The recent `Google Landmark Recognition Challenge` [winning solutions](https://www.kaggle.com/competitions/google-universal-image-embedding/discussion/359316) has seen many versions of CLIP model being used. GLRC is a zero-short learning task where we need to create a 64D image embedding such that identical images should have similar embedding. 
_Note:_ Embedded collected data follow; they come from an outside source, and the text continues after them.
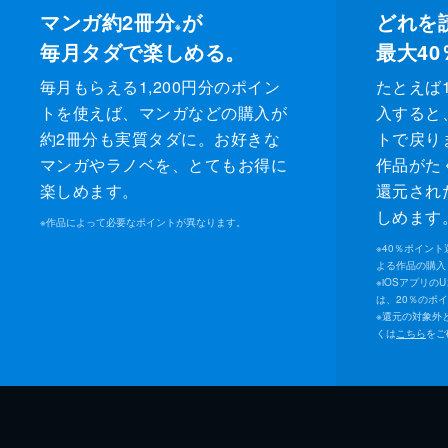
マンガ約2冊分
が
どれを
※
毎月タダで楽しめる。
最大40
毎月もらえる1,200円分のポイン
たとえば1
トを使えば、マンガなどの購入が
入すると
約2冊分も実質タダに。お好きな
トで戻り
マンガやラノベを、とてもお得に
作品がた
楽しめます。
還元され
しめます
※
作品によって必要なポイントが異なります。
※
40％ポイン
よる作品の購入 
※
iOSアプリの
は、20％のポ
※
還元の対象外
くは
こちら
をご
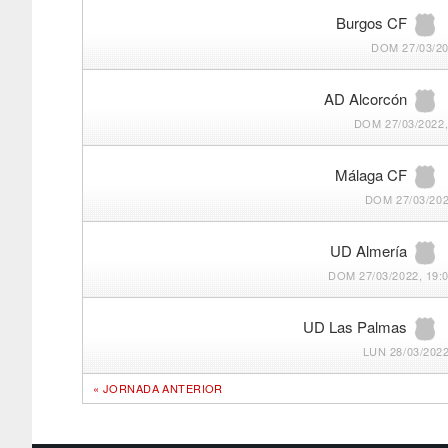
Burgos CF
DOM 27/03/20
AD Alcorcón
DOM 27/03/2022,
Málaga CF
DOM 27/03/202
UD Almería
DOM 27/03/2022, 19:
UD Las Palmas
LUN 28/03/2022
« JORNADA ANTERIOR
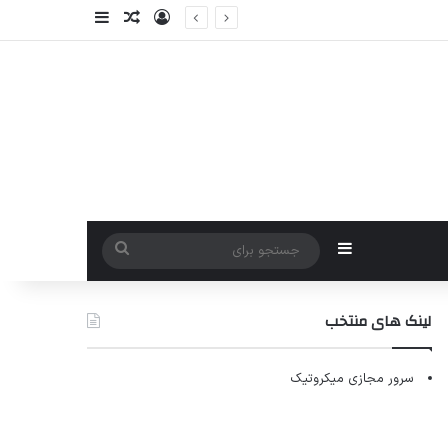
ورود
سایدبار
نوشته تصادفی
سایدبار
جستجو
برای
لینک های منتخب
سرور مجازی میکروتیک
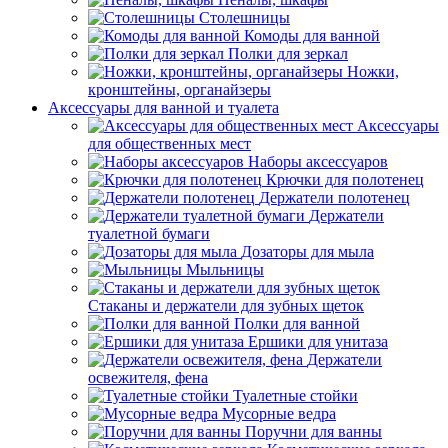
Столешницы
Комоды для ванной
Полки для зеркал
Ножки,
кронштейны, органайзеры
Аксессуары для ванной и туалета
Аксессуары
для общественных мест
Наборы аксессуаров
Крючки для полотенец
Держатели полотенец
Держатели
туалетной бумаги
Дозаторы для мыла
Мыльницы
Стаканы и держатели для зубных щеток
Полки для ванной
Ершики для унитаза
Держатели
освежителя, фена
Туалетные стойки
Мусорные ведра
Поручни для ванны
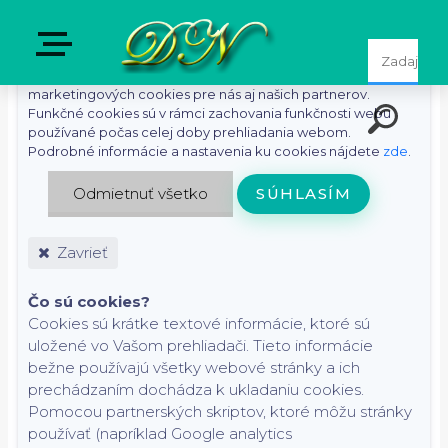
S cieľom uľahčiť používateľom používať naše webové
stránky využívame cookies. Kliknutím na tlačidlo "Súhlasím"
súhlasíte s použitím preferenčných, štatistických i
marketingových cookies pre nás aj našich partnerov.
Funkčné cookies sú v rámci zachovania funkčnosti webu
používané počas celej doby prehliadania webom.
Podrobné informácie a nastavenia ku cookies nájdete
zde
.
Odmietnuť všetko
SÚHLASÍM
Zavrieť
Čo sú cookies?
Cookies sú krátke textové informácie, ktoré sú
uložené vo Vašom prehliadači. Tieto informácie
bežne používajú všetky webové stránky a ich
prechádzaním dochádza k ukladaniu cookies.
Pomocou partnerských skriptov, ktoré môžu stránky
používať (napríklad Google analytics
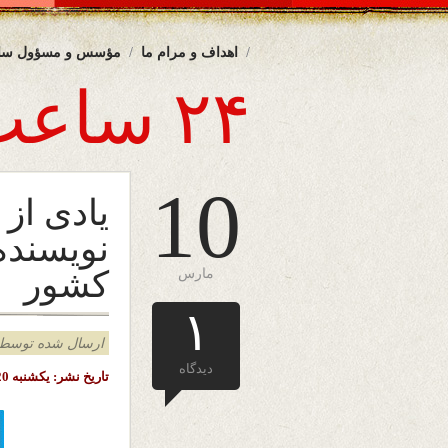
اهداف و مرام ما
مؤسس و مسؤول سا
۲۴ ساعت
10
یادی از
نویسنده 
کشور
مارس
۱
ارسال شده توسط admin د
دیدگاه
تاریخ نشر: یکشنبه 20 حوت (اسفند) 1402 خورشیدی – 10 مارچ 2024 میلادی – ملبورن – آسترالیا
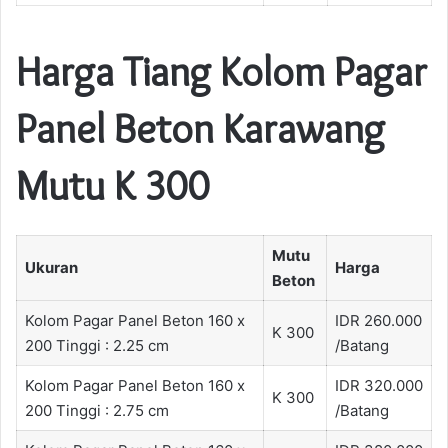
Harga Tiang Kolom Pagar
Panel Beton Karawang
Mutu K 300
Mutu
Ukuran
Harga
Beton
Kolom Pagar Panel Beton 160 x
IDR 260.000
K 300
200 Tinggi : 2.25 cm
/Batang
Kolom Pagar Panel Beton 160 x
IDR 320.000
K 300
200 Tinggi : 2.75 cm
/Batang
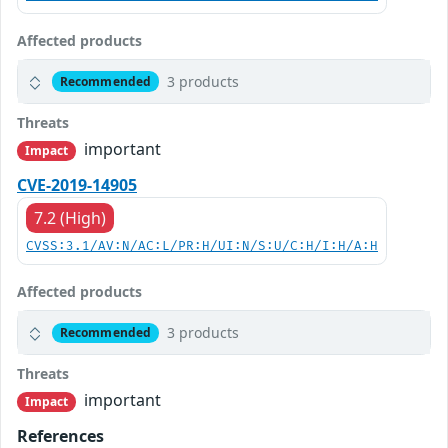
Affected products
3 products
Recommended
Threats
important
Impact
CVE-2019-14905
7.2 (High)
CVSS:3.1/AV:N/AC:L/PR:H/UI:N/S:U/C:H/I:H/A:H
Affected products
3 products
Recommended
Threats
important
Impact
References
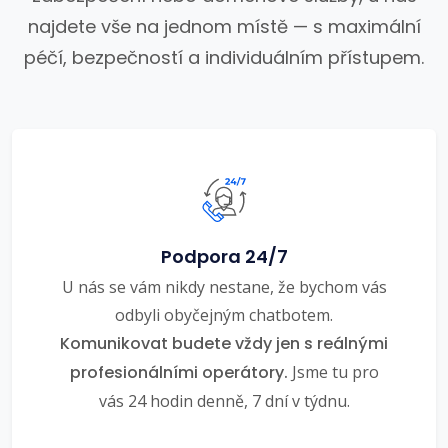
najdete vše na jednom místě — s maximální
péčí, bezpečností a individuálním přístupem.
Podpora 24/7
U nás se vám nikdy nestane, že bychom vás
odbyli obyčejným chatbotem.
Komunikovat budete vždy jen s reálnými
profesionálními operátory.
Jsme tu pro
vás 24 hodin denně, 7 dní v týdnu.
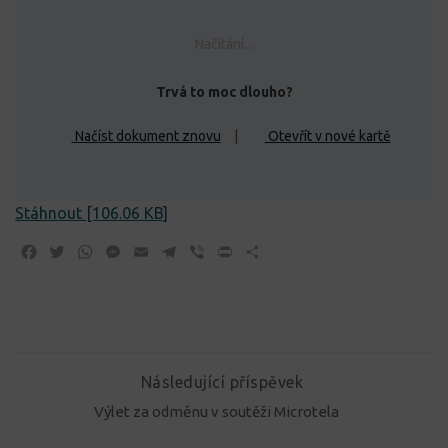
Načítání...
Trvá to moc dlouho?
Načíst dokument znovu
|
Otevřít v nové kartě
Stáhnout [106.06 KB]
Facebook
Twitter
WhatsApp
Messenger
Email
Telegram
Viber
Print
Share
Následující příspěvek
Výlet za odměnu v soutěži Microtela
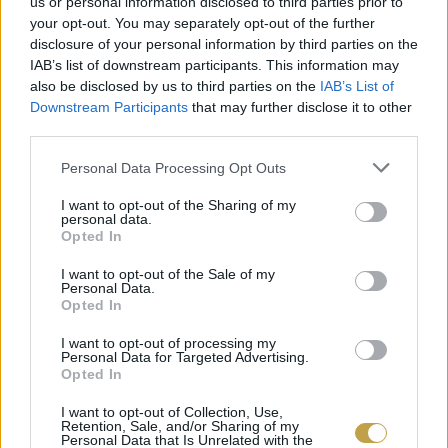
us or personal information disclosed to third parties prior to
km. Persze, a Pó vidékét homályos földrajzórai
your opt-out. You may separately opt-out of the further
emlékeinkből leginkább síkságnak képzeljük el,
disclosure of your personal information by third parties on the
de a fentebb már érintett nemes szomszédság
IAB’s list of downstream participants. This information may
also be disclosed by us to third parties on the
IAB’s List of
azért előrevetíti, hogy errefelé is akadnak
Downstream Participants
that may further disclose it to other
hegyek. Leginkább lélegzetelállítóak, sokszor
third parties.
olyan meredeken felfuttatott szőlősorokkal (akár
Please note that this website/app uses one or more Google
Personal Data Processing Opt Outs
services and may gather and store information including but
45 fokos is lehet), hogy hallani a levegőben a
not limited to your visit or usage behaviour. You may click to
I want to opt-out of the Sharing of my
borászok szőlőmunkásokért elsóhajtott imáit. Az
personal data.
grant or deny consent to Google and its third-party tags to
Opted In
átlagos kezdőmagasság 300 méter körüli, de
use your data for below specified purposes in below Google
consent section.
I want to opt-out of the Sale of my
nem ritka, hogy 600 méter felett is találunk itt
Personal Data.
sok esetben organikusan, fenntartható módon
Opted In
művelt ültetényeket.
I want to opt-out of processing my
Personal Data for Targeted Advertising.
Opted In
I want to opt-out of Collection, Use,
Retention, Sale, and/or Sharing of my
Personal Data that Is Unrelated with the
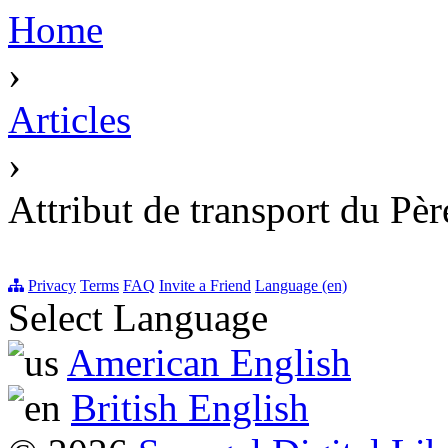
Home
›
Articles
›
Attribut de transport du Pè
Privacy
Terms
FAQ
Invite a Friend
Language (en)
Select Language
American English
British English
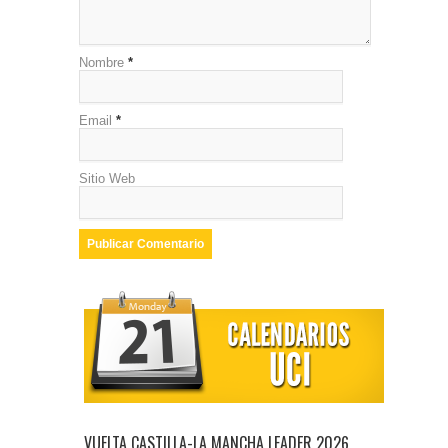
Nombre
*
Email
*
Sitio Web
VUELTA CASTILLA-LA MANCHA LEADER 2026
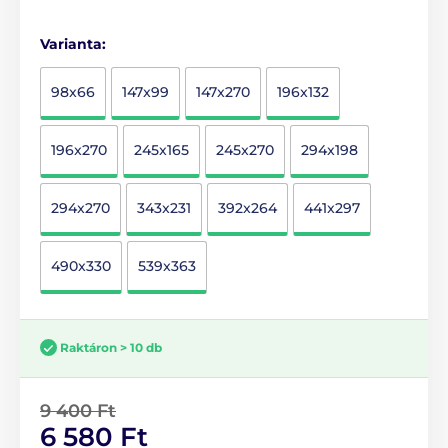
Varianta:
98x66
147x99
147x270
196x132
196x270
245x165
245x270
294x198
294x270
343x231
392x264
441x297
490x330
539x363
Raktáron > 10 db
9 400 Ft
6 580 Ft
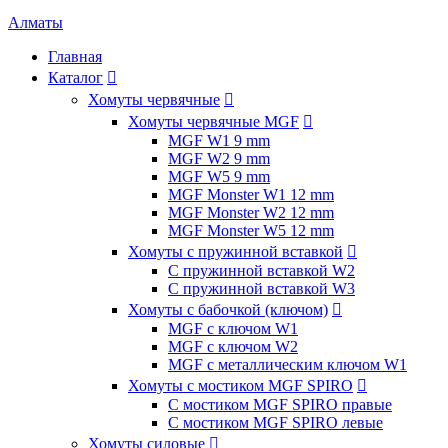
Алматы
Главная
Каталог

Хомуты червячные

Хомуты червячные MGF

MGF W1 9 mm
MGF W2 9 mm
MGF W5 9 mm
MGF Monster W1 12 mm
MGF Monster W2 12 mm
MGF Monster W5 12 mm
Хомуты с пружинной вставкой

С пружинной вставкой W2
С пружинной вставкой W3
Хомуты с бабочкой (ключом)

MGF с ключом W1
MGF с ключом W2
MGF с металлическим ключом W1
Хомуты с мостиком MGF SPIRO

С мостиком MGF SPIRO правые
С мостиком MGF SPIRO левые
Хомуты силовые

## Open source implmentations
- https://github.com/mlfoundations/open_clip
- https://openai.com/blog/clip/
- https://arxiv.org/pdf/2103.00020.pdf

> Contrastive Language-Image Pretraining aka CLIP reached SOTA accuracy (ResNet-50 supervised model accuracy) on imagenet without using single image from it aka `ZERO shot learning`

> In NLP, GPT-3 is trained on webscale data without supervision (masked language models) and surpassed all tasks when compared to their counterparts trained on high-quality crowd labelled dataset. 

> Clip solves the following major problems
- Costly datasets are not required 
- not `Narrow` anymore. CLIP model is competitive with fully supervised models across 30 datasets including OCR and GEOspatial datasets. 
- Poor real-world performance is resolved. 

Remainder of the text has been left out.